<<logo bakker bert>>

Desembrood met gist

Desembrood is geen beschermde productnaam. De Warenwet beschrijft in het Broodbesluit alleen wat er in het brood moet zitten, niet hoe het is gemaakt. Als de bakker het verkoopt als desembrood, moet er wel desem in zitten, al is het maar een paar procent.
Desembrood is er daardoor in verschillende varianten: Het ene uiterste is brood dat gemaakt is met 100% desem, het andere uiterste is gistbrood waaraan desem is toegevoegd.

Desembrood met100% desem is duur om te maken. Omdat het deeg zo langzaam rijst, kan de bakkerij per dag minder broden maken. Terwijl de kosten voor machines, personeel en vervoer naar de winkel gelijk blijven.
Bij echt desembrood moet je niet verrast zijn als de bakker voor een klein brood (400 gram)  € 4 rekent.

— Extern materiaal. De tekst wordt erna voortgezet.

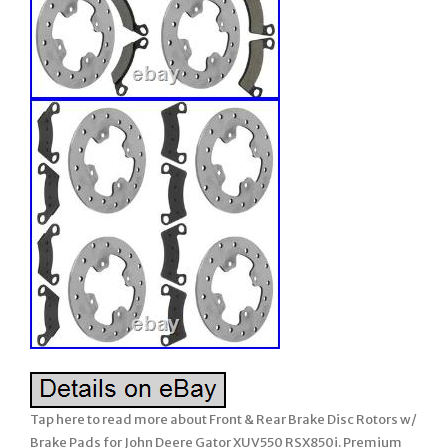
Tap here to read more about Front & Rear Brake Disc Rotors w/
Brake Pads for John Deere Gator XUV550 RSX850i. Premium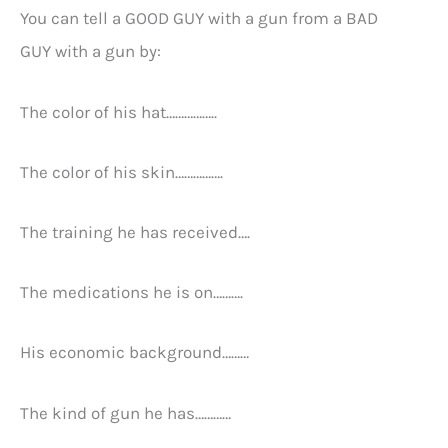
You can tell a GOOD GUY with a gun from a BAD
GUY with a gun by:
The color of his hat……………..
The color of his skin…………….
The training he has received….
The medications he is on……….
His economic background………
The kind of gun he has…………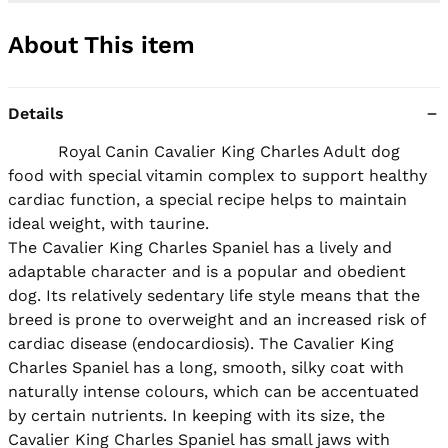
About This item
Details
          Royal Canin Cavalier King Charles Adult dog 
food with special vitamin complex to support healthy 
cardiac function, a special recipe helps to maintain 
ideal weight, with taurine.

The Cavalier King Charles Spaniel has a lively and 
adaptable character and is a popular and obedient 
dog. Its relatively sedentary life style means that the 
breed is prone to overweight and an increased risk of 
cardiac disease (endocardiosis). The Cavalier King 
Charles Spaniel has a long, smooth, silky coat with 
naturally intense colours, which can be accentuated 
by certain nutrients. In keeping with its size, the 
Cavalier King Charles Spaniel has small jaws with 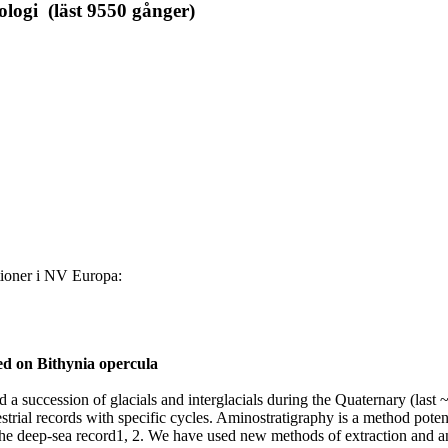
ologi (läst 9550 gånger)
tioner i NV Europa:
ed on Bithynia opercula
a succession of glacials and interglacials during the Quaternary (last 
rrestrial records with specific cycles. Aminostratigraphy is a method poten
f the deep-sea record1, 2. We have used new methods of extraction and a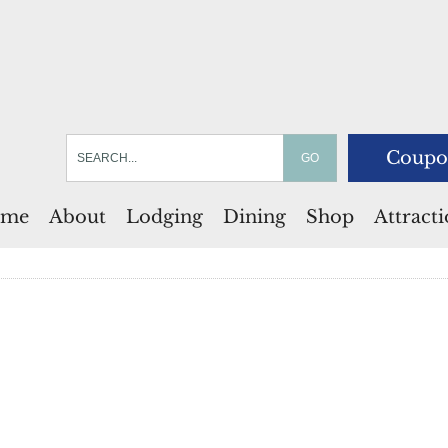
Coupo
me
About
Lodging
Dining
Shop
Attract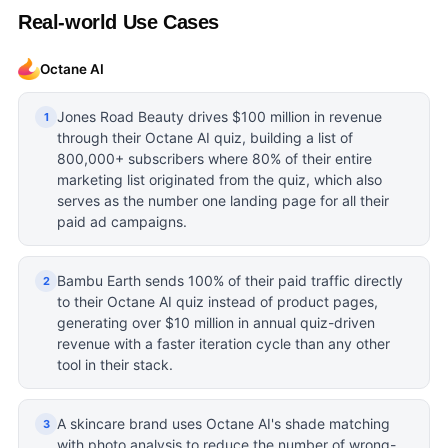
Real-world Use Cases
Octane AI
Jones Road Beauty drives $100 million in revenue
1
through their Octane AI quiz, building a list of
800,000+ subscribers where 80% of their entire
marketing list originated from the quiz, which also
serves as the number one landing page for all their
paid ad campaigns.
Bambu Earth sends 100% of their paid traffic directly
2
to their Octane AI quiz instead of product pages,
generating over $10 million in annual quiz-driven
revenue with a faster iteration cycle than any other
tool in their stack.
A skincare brand uses Octane AI's shade matching
3
with photo analysis to reduce the number of wrong-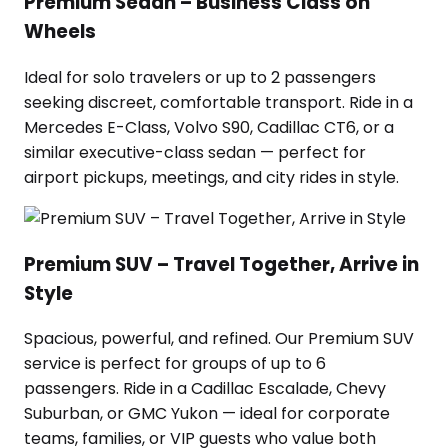
Premium Sedan – Business Class on
Wheels
Ideal for solo travelers or up to 2 passengers
seeking discreet, comfortable transport. Ride in a
Mercedes E-Class, Volvo S90, Cadillac CT6, or a
similar executive-class sedan — perfect for
airport pickups, meetings, and city rides in style.
Premium SUV – Travel Together, Arrive in
Style
Spacious, powerful, and refined. Our Premium SUV
service is perfect for groups of up to 6
passengers. Ride in a Cadillac Escalade, Chevy
Suburban, or GMC Yukon — ideal for corporate
teams, families, or VIP guests who value both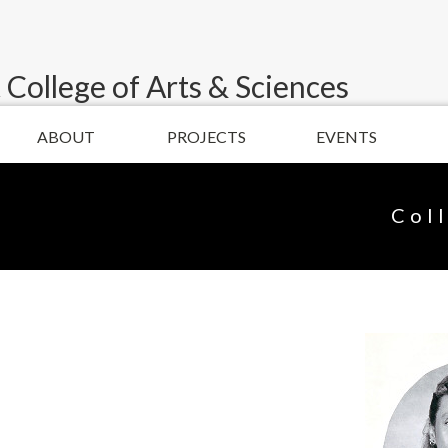
 College of Arts & Sciences
ABOUT
PROJECTS
EVENTS
Col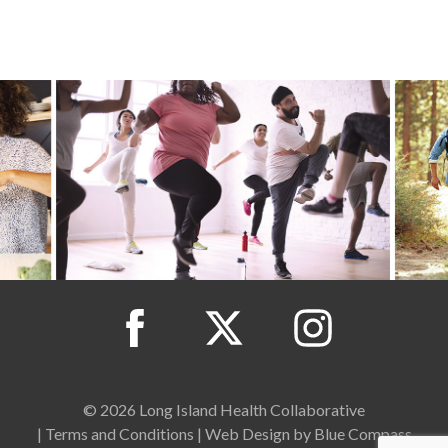
© 2026 Long Island Health Collaborative
|
Terms and Conditions
|
Web Design by Blue Compass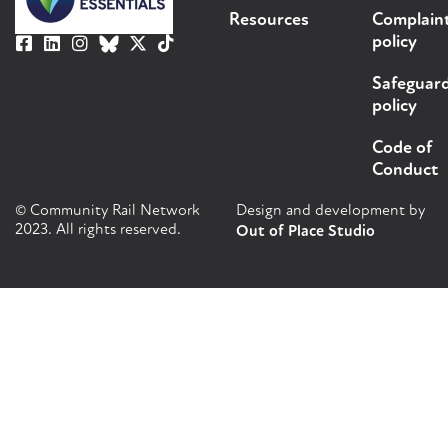
Resources
Complain
policy
Safeguar
policy
Code of
Conduct
© Community Rail Network
Design and development by
2023. All rights reserved.
Out of Place Studio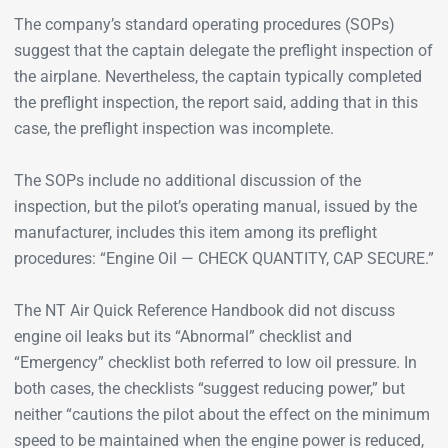
The company’s standard operating procedures (SOPs)
suggest that the captain delegate the preflight inspection of
the airplane. Nevertheless, the captain typically completed
the preflight inspection, the report said, adding that in this
case, the preflight inspection was incomplete.
The SOPs include no additional discussion of the
inspection, but the pilot’s operating manual, issued by the
manufacturer, includes this item among its preflight
procedures: “Engine Oil — CHECK QUANTITY, CAP SECURE.”
The NT Air Quick Reference Handbook did not discuss
engine oil leaks but its “Abnormal” checklist and
“Emergency” checklist both referred to low oil pressure. In
both cases, the checklists “suggest reducing power,” but
neither “cautions the pilot about the effect on the minimum
speed to be maintained when the engine power is reduced,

Zo'n prijs is niet acceptabel voor de gemiddelde bakker en zeker niet voor de supermarkt, niemand koopt het.
Wat daarom gebruikelijk is: bakkersgist toevoegen aan het deeg. Daardoor rijst het deeg sneller en dat drukt de kostprijs.

Daarin zijn gradaties. Met een snufje gist help je de desem alleen een handje. Met meer gist rijst het net zo snel als gistbrood. Dat scheelt veel tijd. En werk, want de bakker hoeft zijn machines niet anders in ter stellen.
In dat geval maak je gistbrood met een zuurdesemsmaakje.

Je zou nog een stap verder kunnen gaan: gewoon gistbrood met, om het op desembrood te laten lijken, een lepeltje gedroogde desem door het deeg. Er zit desem in het brood, dus je mag het volgens de Warenwet verkopen als desembrood.

Gist moet als ingrediënt vermeld worden op het etiket van verpakt brood.  De ingrediënten staan in volgorde van hun hoeveelheid. Het maakt dus uit of desem voor gist wordt genoemd, of omgekeerd.


Zie ook het TV-programma 'Keuringsdienst van Waarde' over desembrood (14 juli 2016).